## Can you explain me this CNN architecture?

2

I am starting to get my head around convolutional neural networks, and I have been working with the CIFAR-10 dataset and some research papers that used it. In one of these papers, they mention a network architecture notation for a CNN, and I am not sure how to interpret that exactly in terms of how many layers are there and how many neurons in each.

This is an image of their structure notation.

1. Can some give me an explanation as to what exactly this structure looks like?

2. In the CIFAR-10 dataset, each image is $$32 \times 32$$ pixels, represented by 3072 integers indicating the red, green, blue values for each pixel.

Does that not mean that my input layer has to be of size 3072? Or is there some way to group the inputs into matrices and then feed them into the network?

3It would be better if you share the link to the paper that you're referring to. – Aniket Velhankar – 2020-05-12T09:22:40.483

0

While it would certainly help if the link to the paper could also be posted, I will give it a shot based on what I understand from this picture.

1) For any convolutional layer, there are few important things to configure, namely, the kernel (or, filter) size, number of kernels, stride. Padding is also important but it is generally defined to be zero unless mentioned otherwise. Let us consider the picture block-by-block.

The first block contains 3 convolutional layers: (i) 2 conv layers with 96 filters each and the size of each filter is $$3 \times 3$$ (and stride $$=1$$ by default since it is not mentioned), and (ii) another conv layer with same configurations as above but with stride $$=2$$.

The second block is pretty much the same as the previous except the number of filters is increased to 192 for each layer that is defined.
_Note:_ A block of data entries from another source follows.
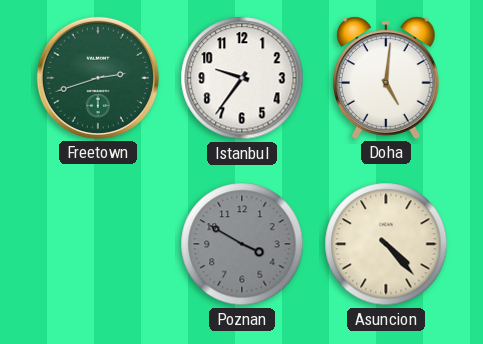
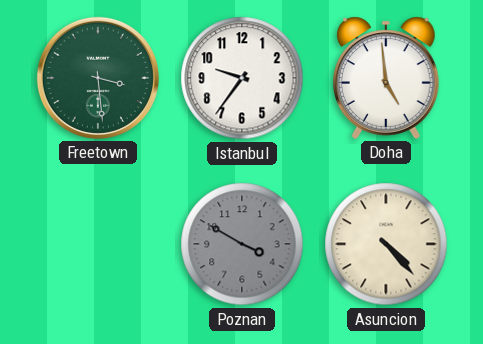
Freetown: 2:42 -> 3:29
Doha: 5:01 -> 4:59
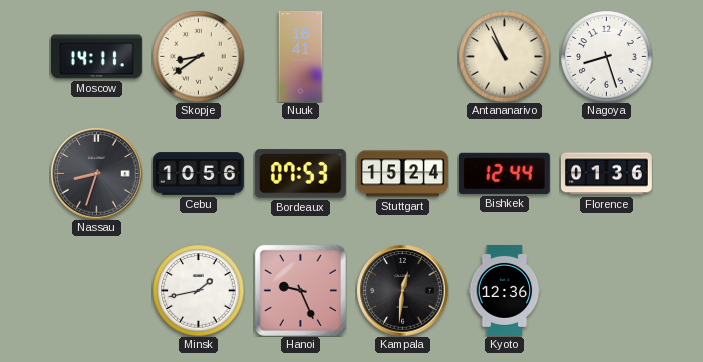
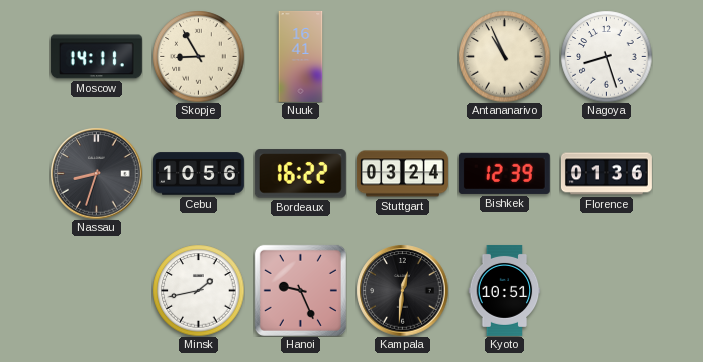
Skopje: 8:39 -> 8:55
Bordeaux: 07:53 -> 16:22
Stuttgart: 15:24 -> 03:24
Bishkek: 12:44 -> 12:39
Kyoto: 12:36 -> 10:51
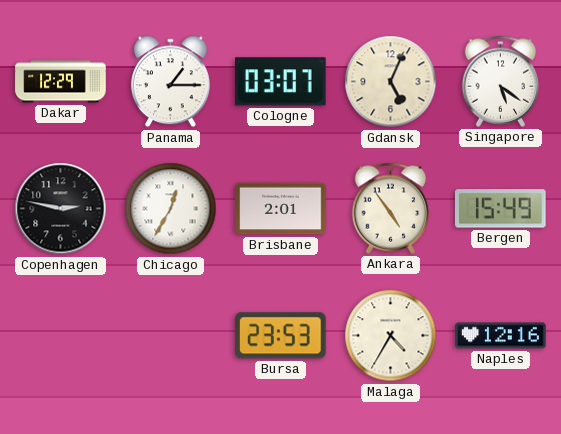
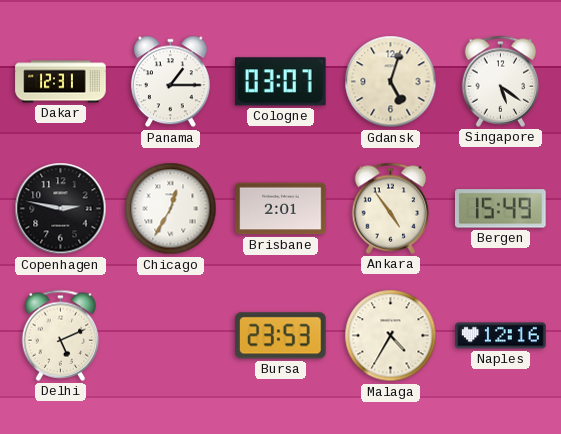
Dakar: 12:29 -> 12:31
Gdansk: 5:04 -> 5:03
Delhi: none -> 5:11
The only considerable change in the third block is the introduction of $$1 \times 1$$ convolutional filters instead of $$3 \times 3$$.

And finally, a global average pooling layer is used (instead of a fully connected layer).

2) As for your analysis, it is exactly the case in fully connected layers, wherein the number of units in the input layer must match the vectorized dimensions of the input data. But, in the case of CNN, we give the images directly as the input to the network. The whole idea of a CNN is to understand the spatial structure of the data by analyzing patches of the image at a time (which is what the filter size defines). This PyTorch tutorial should give an idea as to how exactly the input is given to CNN.